WHAT TO PRODUCE –
Each entry that follows needs to be written out exactly, with nothing left out.

INPUT DATA –
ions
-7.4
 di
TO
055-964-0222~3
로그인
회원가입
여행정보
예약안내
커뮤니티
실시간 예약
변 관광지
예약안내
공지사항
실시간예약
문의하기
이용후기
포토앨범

EXERCISE RESULT –
ions
-7.4
 di
TO
055-964-0222~3
로그인
회원가입
여행정보
예약안내
커뮤니티
실시간 예약
변 관광지
예약안내
공지사항
실시간예약
문의하기
이용후기
포토앨범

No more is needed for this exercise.